# [Data extracts]
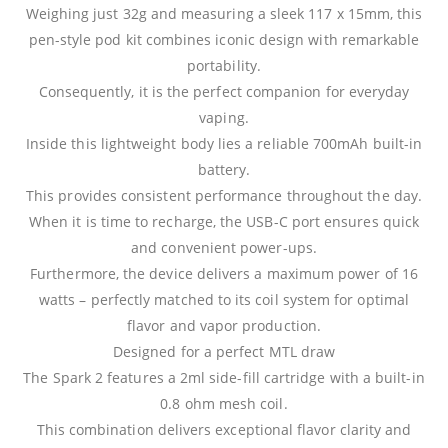
Weighing just 32g and measuring a sleek 117 x 15mm, this
pen-style pod kit combines iconic design with remarkable
portability.
Consequently, it is the perfect companion for everyday
vaping.
Inside this lightweight body lies a reliable 700mAh built-in
battery.
This provides consistent performance throughout the day.
When it is time to recharge, the USB-C port ensures quick
and convenient power-ups.
Furthermore, the device delivers a maximum power of 16
watts – perfectly matched to its coil system for optimal
flavor and vapor production.
Designed for a perfect MTL draw
The Spark 2 features a 2ml side-fill cartridge with a built-in
0.8 ohm mesh coil.
This combination delivers exceptional flavor clarity and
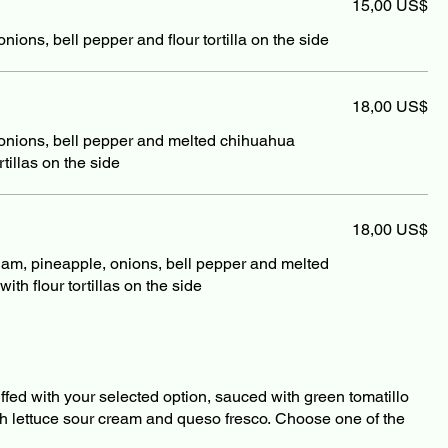
15,00 US$
ions, bell pepper and flour tortilla on the side
18,00 US$
onions, bell pepper and melted chihuahua
tillas on the side
18,00 US$
jam, pineapple, onions, bell pepper and melted
th flour tortillas on the side
stuffed with your selected option, sauced with green tomatillo
th lettuce sour cream and queso fresco. Choose one of the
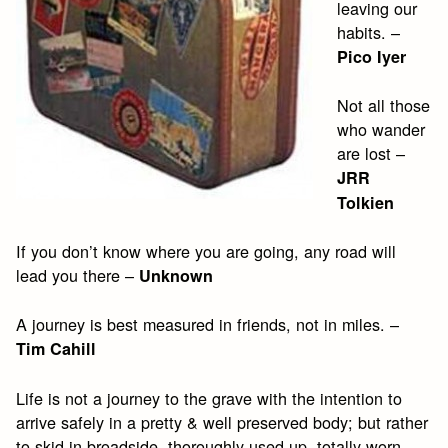
leaving our
habits. –
Pico Iyer
Not all those
who wander
are lost –
JRR
Tolkien
If you don’t know where you are going, any road will
lead you there –
Unknown
A journey is best measured in friends, not in miles. –
Tim Cahill
Life is not a journey to the grave with the intention to
arrive safely in a pretty & well preserved body; but rather
to skid in broadside, thoroughly used up, totally worn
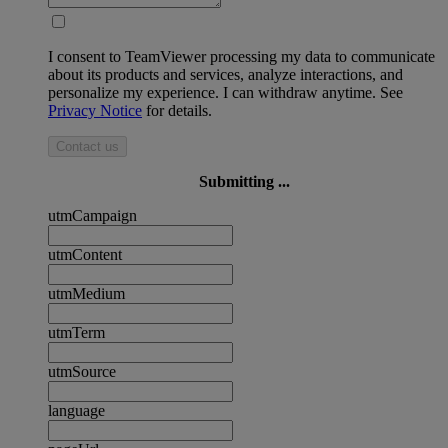
I consent to TeamViewer processing my data to communicate
about its products and services, analyze interactions, and
personalize my experience. I can withdraw anytime. See
Privacy Notice
for details.
Contact us
Submitting ...
utmCampaign
utmContent
utmMedium
utmTerm
utmSource
language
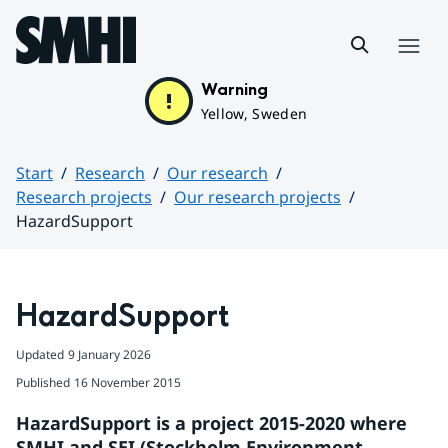
Hoppa till sidans innehåll
Menu
Warning
Yellow, Sweden
Start
Research
Our research
Research projects
Our research projects
HazardSupport
Huvudinnehåll
HazardSupport
Updated
9 January 2026
Published
16 November 2015
HazardSupport is a project 2015-2020 where 
SMHI and SEI (Stockholm Environment 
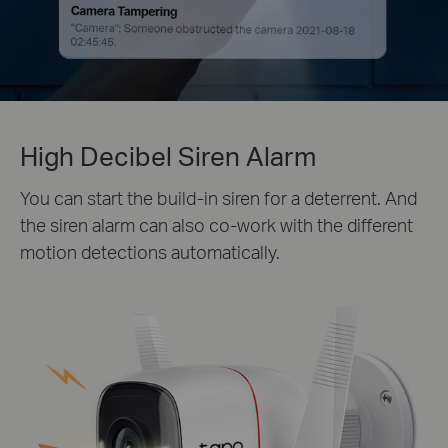
High Decibel Siren Alarm
You can start the build-in siren for a deterrent. And
the siren alarm can also co-work with the different
motion detections automatically.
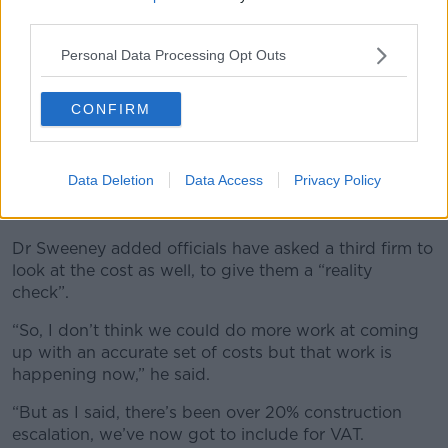
third parties.
Personal Data Processing Opt Outs
CONFIRM
Data Deletion
Data Access
Privacy Policy
An artist's impression of Glasnevin MetroLink station. Image:
MetroLink
Dr Sweeney added officials have asked a third firm to
look at the cost as well, to give them a “reality
check”.
“So, I don’t think we could do more work at coming
up with an accurate set of costs but that work is
happening now,” he said.
“But as I said, there’s been over 20% construction
escalation, we’ve now got to include for VAT.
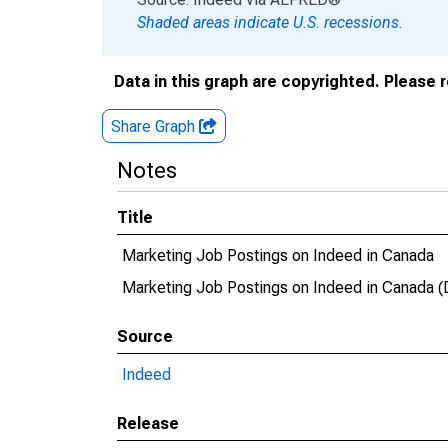
Shaded areas indicate U.S. recessions.
Data in this graph are copyrighted. Please 
Share Graph
Notes
Title
Marketing Job Postings on Indeed in Canada
Marketing Job Postings on Indeed in Canad
Source
Indeed
Release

# [Task instructions]
Across the material above, count each line with the string "Indeed" and state the number alone.

# [Answer]
3